Dopo giorni e giorni di letture di giornali e notiziari televisivi, più che di rabbia si è preda di noia rassegnata: come rattrappiti, sommersi da un mare di nulla fatto di bla-bla e pio-pio, spesso bau-bau, di individui che nulla sono, nulla sanno, nulla dicono ma lo fanno con ineguagliabile, supponente arroganza. Con nessuno di loro ti sogneresti d’andare a cena, garanzia come sono di perpetuo sbadiglio. Nella presunzione d’essere il centro dell’universo, il loro orizzonte non va oltre il loro ombelico, neppure fosse quello della focosa Salomè…
Forse han pure ragione a confezionare giornali e tg in questo modo. Forse davvero il nostro sguardo è miope, la mente pigra, anche lei reclusa. Però i nostri destini prossimi si giocano nelle enormi contraddizioni in USA. Nelle tragedie ignorate in Africa. In quel Sud America che a sorpresa ci ha regalato un papa che tanti guardano con speranza e ammirazione e che è sull’orlo di un precipizio. E in un’Asia che è anche la Cina, da sola un continente che non è solo un pachiderma, come ci si racconta, di magnifiche progressive sorti. C’è un mondo che direttamente ci riguarda e da cui si dipende che non si vede e non si racconta. Temo neppure per deliberata scelta e volontà, sarebbe sintomo almeno di un ragionamento per quanto sbagliato. È proprio cecità. Incapacità di capire. Ma sì, avanti, ombelico.
A questo punto tocca confessare un po’ d’invidia nei confronti di certi miei colleghi (solo un po’, beninteso). Alcuni sono anche impeccabilmente bravi, non si può muover un’ombra di critica, per quello che riguarda il loro lavoro.

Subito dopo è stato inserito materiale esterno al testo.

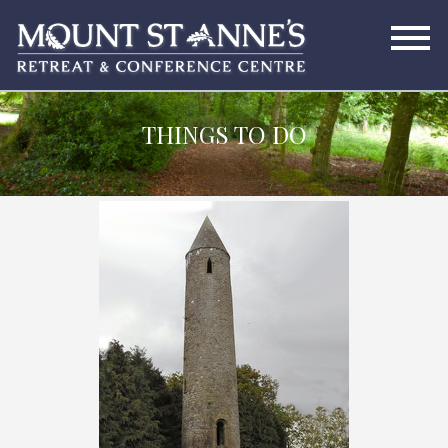
THINGS TO DO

I loro servizi su questa storia infinita del Coronavirus sono precisi, esatti, corretti. Eppure…
È come la ricetta della vecchia cuoca: le chiedi, mentre prepara qualcosa, un chiarimento sulle dosi; ti risponde: «Il giusto». Ecco, in tanti servizi di colleghi onesti, capaci, esperti, quello che manca è “il giusto”.
Ma cos’è mai, “il giusto”? È l’aver coscienza della situazione che si vive; l’esser consapevoli che quello che ti scorre davanti agli occhi, che senti e “respiri” è un qualcosa di storico, unico. Non si sta scorrendo l’elenco telefonico (Vittorio Gassman sapeva rendere attraente anche quella lettura); è una pagina di storia quella che si “racconta”. Forse è una forma di auto-difesa di fronte al dolore e alla sofferenza. Forse è incapacità di capire… È come se non avvertissero una grave responsabilità che incombe su loro, che grava sulle loro spalle.
È questo che un po’ (solo un po’) si invidia loro. Questo non capire, non vedere, non sentire. È uno scudo protettivo. Avvolti nel loro preservativo, non sorprendono e non vengono sorpresi. Non si emozionano e non emozionano. Non hanno passione e non appassionano. I loro servizi sono confezionati in modo impeccabile. Ma manca “il giusto”.
In generale la televisione, contrariamente a quello che si dice, è il miglior alleato del libro. Per dire: accendi le ore canoniche, ti sintonizzi sui vari canali dei notiziari, per sapere cosa accade nel mondo…Ecco che scatta la “voglia di libro” che ti cattura: non si può resistere a lungo a un’overdose di servizi insulsi, che non hanno alcuna ragione d’essere, e si potrebbero liquidare in poche battute.
Non mi riferisco ai soporiferi pastoni politici. Quelli hanno un benefico effetto: più li senti parlare, più li detesti. Sono gli altri servizi che sono un oltraggio all’intelligenza: devi comunicare che ancora non c’è accordo per le partite di calcio? Basta dirlo. Ti propinano un polpettone di un paio di minuti con vecchi filmati di partite. Devi spiegare che il costo della vita aumenta? Basta dirlo, magari una grafica con cifre. Ti mostrano una folla di persone che va avanti e indietro in qualche strada cittadina.
C’è la crisi del turismo? Ecco allora le spiagge affollate di un anno prima. Devi parlare di banche che non danno crediti se non con il contagocce: immancabile il fascio di banconote ancora da smazzettare, e subito dopo contate automaticamente dalle macchinette. Chi è a Londra parla di Berlino, chi è a Pechino racconta di San Francisco, chi è a Berlino della Svizzera. Chi lo sa se la CNN, dovesse mai crollare il Colosseo si collegherà con il corrispondente di Londra…
Gli editori possono coltivare un cauto ottimismo: finché c’è la TV il libro ha ancora una speranza.